Syllabus

Séminaire EHESS 2023-2024

La notion d’idéologie
dans la philosophie politique française
après 1945

Bernard E. Harcourt (Columbia University/EHESS)

et Guillaume Rouleau (EHESS)

Si la notion d’idéologie est apparue en France à la fin du XIXe siècle, pour ne jamais entièrement en disparaître, ce n’est qu’au milieu du XXe siècle qu’elle y réapparaîtra avec insistance, pour être utilisée dans des approches différentes du savoir qui, après la Seconde Guerre mondiale, se reconstituent. Parmi celles-ci, la philosophie, et notamment la philosophie qui s’intéresse à la politique, en fera des usages centraux (à l’instar de partis ou groupes marxistes, mais aussi anti-marxistes). Il s’agira de revenir sur les pourquoi de ces usages, sur leurs comment, mais aussi sur les nouvelles significations qu’ils ont pu apporter à la notion.

Le séminaire consistera en 13 séances de 2 heures se tenant d’octobre 2023 à juin 2024, dont chacune s’attachera à travailler, plus ou moins chronologiquement, plus ou moins géographiquement des critiques de la notion par un.e penseur.e. Guillaume Rouleau, doctorant à l’EHESS, présentera durant une heure trente la ou les critiques de la notion par un.e penseur.e, présentation qui sera suivie d’une discussion d’une trentaine de minutes avec Bernard E. Harcourt (en présence ou à distance, selon les séances), étendue à l’ensemble des participant.e.s de ce séminaire, ni leçon ni cours magistral, mais échange, pour cerner ensemble des utilisations passées de cette notion qui, nous le verrons, restent encore bien présentes.

Validation du séminaire

Vous inscrire en ligne au séminaire est obligatoire pour pouvoir y participer : https://enseignements.ehess.fr/2023-2024/ue/821

Le séminaire peut être validé : 24h = 6 ECTS.

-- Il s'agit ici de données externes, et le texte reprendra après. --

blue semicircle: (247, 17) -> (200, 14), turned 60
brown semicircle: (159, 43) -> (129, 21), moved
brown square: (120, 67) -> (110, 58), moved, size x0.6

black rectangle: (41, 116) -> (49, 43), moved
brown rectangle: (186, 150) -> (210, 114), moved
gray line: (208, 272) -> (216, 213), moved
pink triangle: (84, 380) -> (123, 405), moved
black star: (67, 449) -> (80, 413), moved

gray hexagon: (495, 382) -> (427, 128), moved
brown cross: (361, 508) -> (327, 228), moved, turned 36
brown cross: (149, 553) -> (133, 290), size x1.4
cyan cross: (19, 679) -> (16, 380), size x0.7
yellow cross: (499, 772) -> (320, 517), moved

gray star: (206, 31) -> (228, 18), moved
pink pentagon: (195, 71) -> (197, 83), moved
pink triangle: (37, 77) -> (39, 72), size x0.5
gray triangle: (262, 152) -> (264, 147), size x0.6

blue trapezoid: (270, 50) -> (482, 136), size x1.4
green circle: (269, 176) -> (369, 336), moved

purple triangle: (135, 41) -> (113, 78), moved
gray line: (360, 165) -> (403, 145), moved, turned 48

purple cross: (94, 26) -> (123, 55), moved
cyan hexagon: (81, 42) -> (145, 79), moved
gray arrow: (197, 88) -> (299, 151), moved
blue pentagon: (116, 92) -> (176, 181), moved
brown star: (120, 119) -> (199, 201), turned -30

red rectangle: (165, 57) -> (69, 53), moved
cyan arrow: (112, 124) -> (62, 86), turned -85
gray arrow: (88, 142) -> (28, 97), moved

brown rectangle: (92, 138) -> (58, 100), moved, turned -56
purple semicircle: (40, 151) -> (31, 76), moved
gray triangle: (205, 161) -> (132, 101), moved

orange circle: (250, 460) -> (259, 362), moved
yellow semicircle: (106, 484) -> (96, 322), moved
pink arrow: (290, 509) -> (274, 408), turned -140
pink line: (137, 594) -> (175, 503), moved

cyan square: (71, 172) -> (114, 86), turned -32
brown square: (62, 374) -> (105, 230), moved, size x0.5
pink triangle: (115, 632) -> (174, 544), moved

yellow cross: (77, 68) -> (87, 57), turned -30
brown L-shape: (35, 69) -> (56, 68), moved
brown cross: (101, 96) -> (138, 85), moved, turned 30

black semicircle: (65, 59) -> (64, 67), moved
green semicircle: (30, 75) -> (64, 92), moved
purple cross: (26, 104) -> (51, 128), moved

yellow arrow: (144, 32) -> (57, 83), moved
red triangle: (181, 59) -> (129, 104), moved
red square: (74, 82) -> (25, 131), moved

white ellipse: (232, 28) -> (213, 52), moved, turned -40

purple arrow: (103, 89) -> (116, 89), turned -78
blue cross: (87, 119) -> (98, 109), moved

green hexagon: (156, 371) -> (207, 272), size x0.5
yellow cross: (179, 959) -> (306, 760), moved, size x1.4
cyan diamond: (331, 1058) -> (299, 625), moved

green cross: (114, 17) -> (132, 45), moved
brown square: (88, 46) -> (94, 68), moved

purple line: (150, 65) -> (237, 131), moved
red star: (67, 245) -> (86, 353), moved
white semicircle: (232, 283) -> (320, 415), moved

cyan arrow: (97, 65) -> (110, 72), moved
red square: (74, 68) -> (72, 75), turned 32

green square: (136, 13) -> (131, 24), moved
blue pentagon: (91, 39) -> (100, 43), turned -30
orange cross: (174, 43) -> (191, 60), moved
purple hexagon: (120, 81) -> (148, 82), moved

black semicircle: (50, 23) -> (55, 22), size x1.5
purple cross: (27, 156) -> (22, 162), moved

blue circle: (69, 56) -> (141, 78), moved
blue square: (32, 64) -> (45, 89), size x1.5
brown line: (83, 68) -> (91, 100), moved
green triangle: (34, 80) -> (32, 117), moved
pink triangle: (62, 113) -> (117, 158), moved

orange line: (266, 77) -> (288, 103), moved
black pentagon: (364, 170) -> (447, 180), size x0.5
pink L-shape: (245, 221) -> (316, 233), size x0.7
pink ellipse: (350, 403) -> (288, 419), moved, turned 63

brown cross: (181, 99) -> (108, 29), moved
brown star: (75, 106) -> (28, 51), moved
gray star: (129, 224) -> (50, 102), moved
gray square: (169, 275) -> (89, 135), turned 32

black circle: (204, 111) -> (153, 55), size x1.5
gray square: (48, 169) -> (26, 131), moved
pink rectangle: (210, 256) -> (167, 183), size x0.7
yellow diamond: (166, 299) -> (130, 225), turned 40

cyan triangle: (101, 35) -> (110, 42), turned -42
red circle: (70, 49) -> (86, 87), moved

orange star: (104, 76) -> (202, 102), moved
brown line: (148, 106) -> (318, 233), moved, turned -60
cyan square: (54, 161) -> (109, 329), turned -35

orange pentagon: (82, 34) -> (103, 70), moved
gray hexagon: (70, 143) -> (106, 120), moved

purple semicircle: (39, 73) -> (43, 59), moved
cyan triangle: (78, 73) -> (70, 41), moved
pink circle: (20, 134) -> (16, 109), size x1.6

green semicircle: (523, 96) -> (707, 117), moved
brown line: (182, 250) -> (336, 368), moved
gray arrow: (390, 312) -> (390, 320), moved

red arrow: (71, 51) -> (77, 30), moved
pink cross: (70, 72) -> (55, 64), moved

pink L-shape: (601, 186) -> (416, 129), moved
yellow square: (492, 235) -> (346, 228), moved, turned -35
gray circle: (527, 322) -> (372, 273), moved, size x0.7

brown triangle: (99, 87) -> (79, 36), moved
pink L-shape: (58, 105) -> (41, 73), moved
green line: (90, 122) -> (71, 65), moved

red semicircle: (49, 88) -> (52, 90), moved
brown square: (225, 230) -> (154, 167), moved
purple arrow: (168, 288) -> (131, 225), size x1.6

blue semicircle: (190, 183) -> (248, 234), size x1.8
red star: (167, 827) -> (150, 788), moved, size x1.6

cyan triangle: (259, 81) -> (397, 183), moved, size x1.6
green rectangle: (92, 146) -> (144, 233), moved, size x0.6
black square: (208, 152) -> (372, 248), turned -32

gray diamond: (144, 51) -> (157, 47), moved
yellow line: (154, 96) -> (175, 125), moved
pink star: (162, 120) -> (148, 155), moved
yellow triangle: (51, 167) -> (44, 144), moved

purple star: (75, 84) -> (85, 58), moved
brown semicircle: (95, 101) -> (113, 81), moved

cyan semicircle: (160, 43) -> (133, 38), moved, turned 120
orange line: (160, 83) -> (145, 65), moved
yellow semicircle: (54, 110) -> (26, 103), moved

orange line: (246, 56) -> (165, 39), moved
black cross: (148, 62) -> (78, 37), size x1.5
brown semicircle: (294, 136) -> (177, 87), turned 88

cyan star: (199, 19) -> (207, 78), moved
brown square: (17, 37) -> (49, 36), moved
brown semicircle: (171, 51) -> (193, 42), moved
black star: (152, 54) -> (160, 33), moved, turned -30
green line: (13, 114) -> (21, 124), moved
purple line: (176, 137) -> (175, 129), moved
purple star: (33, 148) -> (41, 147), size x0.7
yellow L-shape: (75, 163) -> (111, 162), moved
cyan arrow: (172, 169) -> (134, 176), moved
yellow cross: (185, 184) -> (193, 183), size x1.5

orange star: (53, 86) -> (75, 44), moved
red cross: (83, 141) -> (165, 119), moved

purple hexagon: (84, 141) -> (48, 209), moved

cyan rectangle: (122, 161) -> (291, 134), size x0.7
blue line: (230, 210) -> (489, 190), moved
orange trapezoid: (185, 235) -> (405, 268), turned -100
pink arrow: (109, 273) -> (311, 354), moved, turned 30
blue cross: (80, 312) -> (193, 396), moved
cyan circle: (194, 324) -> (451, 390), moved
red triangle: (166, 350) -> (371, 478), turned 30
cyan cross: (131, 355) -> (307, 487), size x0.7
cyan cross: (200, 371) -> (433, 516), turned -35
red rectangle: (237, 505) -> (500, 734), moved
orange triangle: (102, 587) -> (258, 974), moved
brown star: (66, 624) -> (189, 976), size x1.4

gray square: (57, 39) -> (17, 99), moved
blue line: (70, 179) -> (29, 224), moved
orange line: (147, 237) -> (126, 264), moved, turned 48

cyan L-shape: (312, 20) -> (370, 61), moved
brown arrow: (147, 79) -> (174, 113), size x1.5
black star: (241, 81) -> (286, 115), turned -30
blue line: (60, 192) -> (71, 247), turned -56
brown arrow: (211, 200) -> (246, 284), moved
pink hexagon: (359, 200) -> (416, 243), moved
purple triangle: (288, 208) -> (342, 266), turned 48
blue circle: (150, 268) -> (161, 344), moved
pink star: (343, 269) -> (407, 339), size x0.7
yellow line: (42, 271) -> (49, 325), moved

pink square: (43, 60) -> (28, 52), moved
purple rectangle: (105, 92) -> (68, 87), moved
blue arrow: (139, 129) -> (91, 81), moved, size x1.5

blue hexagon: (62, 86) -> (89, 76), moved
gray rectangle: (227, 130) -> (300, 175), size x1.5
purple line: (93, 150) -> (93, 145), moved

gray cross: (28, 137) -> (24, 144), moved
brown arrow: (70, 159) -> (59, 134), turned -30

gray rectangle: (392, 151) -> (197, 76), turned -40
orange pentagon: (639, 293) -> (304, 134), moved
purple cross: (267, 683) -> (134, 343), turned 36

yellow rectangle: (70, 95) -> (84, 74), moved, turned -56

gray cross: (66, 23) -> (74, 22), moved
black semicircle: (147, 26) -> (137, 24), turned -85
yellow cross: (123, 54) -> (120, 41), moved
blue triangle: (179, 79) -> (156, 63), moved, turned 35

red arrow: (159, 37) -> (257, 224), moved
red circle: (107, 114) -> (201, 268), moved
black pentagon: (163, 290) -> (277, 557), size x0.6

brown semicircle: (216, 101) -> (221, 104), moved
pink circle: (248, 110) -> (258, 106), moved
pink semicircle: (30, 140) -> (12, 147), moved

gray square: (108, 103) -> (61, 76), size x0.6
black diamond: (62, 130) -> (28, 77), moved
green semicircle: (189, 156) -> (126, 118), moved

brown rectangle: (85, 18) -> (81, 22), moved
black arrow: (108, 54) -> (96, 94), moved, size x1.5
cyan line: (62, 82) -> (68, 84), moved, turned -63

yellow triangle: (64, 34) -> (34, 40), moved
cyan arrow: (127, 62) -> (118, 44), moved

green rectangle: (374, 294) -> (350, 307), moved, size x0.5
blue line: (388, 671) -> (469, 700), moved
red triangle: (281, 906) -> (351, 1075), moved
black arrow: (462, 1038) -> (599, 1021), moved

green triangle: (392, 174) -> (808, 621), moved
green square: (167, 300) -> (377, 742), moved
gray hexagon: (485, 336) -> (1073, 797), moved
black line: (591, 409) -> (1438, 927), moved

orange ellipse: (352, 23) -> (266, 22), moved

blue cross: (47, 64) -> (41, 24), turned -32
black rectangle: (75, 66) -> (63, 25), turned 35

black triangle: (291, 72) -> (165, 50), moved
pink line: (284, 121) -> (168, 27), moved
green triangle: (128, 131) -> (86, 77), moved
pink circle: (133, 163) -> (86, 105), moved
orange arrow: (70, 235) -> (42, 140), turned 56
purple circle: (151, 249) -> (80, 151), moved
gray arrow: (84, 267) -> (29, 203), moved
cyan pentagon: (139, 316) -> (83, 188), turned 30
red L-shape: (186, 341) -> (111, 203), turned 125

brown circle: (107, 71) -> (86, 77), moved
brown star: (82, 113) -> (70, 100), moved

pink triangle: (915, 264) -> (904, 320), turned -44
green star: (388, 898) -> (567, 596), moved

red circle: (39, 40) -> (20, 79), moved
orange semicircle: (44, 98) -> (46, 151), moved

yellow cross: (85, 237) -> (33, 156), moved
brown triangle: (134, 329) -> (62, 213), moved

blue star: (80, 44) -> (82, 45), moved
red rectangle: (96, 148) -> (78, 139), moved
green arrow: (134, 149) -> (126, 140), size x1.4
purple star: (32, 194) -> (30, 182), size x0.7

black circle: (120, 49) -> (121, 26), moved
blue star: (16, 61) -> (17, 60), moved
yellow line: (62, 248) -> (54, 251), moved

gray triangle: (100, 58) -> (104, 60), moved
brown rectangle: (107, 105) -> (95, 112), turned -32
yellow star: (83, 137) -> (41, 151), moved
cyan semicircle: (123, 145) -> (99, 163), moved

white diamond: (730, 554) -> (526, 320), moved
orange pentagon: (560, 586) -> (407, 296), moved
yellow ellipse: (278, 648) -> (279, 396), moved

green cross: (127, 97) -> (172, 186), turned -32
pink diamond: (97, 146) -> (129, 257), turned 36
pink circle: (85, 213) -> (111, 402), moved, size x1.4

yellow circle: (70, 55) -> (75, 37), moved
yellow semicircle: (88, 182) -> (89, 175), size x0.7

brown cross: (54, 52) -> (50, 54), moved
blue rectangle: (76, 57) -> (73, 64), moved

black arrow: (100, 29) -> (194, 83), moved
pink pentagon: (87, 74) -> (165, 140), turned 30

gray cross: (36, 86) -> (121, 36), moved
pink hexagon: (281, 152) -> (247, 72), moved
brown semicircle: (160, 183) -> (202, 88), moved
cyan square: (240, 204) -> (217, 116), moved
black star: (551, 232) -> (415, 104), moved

La validation peut se faire par un exposé de 15 minutes (Les séances 10/13 et 11/13 du 27 mai 2024 seront des séances d’exposés) ou un travail écrit de 10 à 15 pages (la date de rendu dépend de votre formation). Le sujet sera à discuter préalablement avec les organisateurs du séminaire.

Il sera demandé pour chaque séance de si ce n’est lire, du moins de parcourir attentivement les lectures (chapitres de livres, articles) de la bibliographie principale, et si possible secondaire, non seulement pour se confronter directement aux textes, mais pour pouvoir aussi intervenir au mieux lors du séminaire. Les textes seront disponibles d’une séance à l’autre via un lien envoyé sur la liste du séminaire.

La présence au séminaire est, sauf exception, obligatoire en présence ; le séminaire ne se tenant pas à distance ; sauf pour Bernard E. Harcourt, parfois retenu à New York. Pour celles et ceux qui ne pourraient pas assister à une ou à plusieurs séances, merci d’en avertir les organisateurs du séminaire le plus tôt possible (au plus tard le matin du jour du séminaire). Un nombre trop important d’absences injustifiées pourra provoquer notre refus que vous validiez le séminaire.

L’ordinateur portable est uniquement autorisé s’il sert le séminaire : prendre et lire des notes, consulter les textes des séances, pour faire des recherches liées au séminaire. Toute utilisation de l’ordinateur qui sortirait du cadre du séminaire est interdite, parce qu’elle peut être très distractive non seulement pour vous-même, mais aussi pour les autres participant.e.s.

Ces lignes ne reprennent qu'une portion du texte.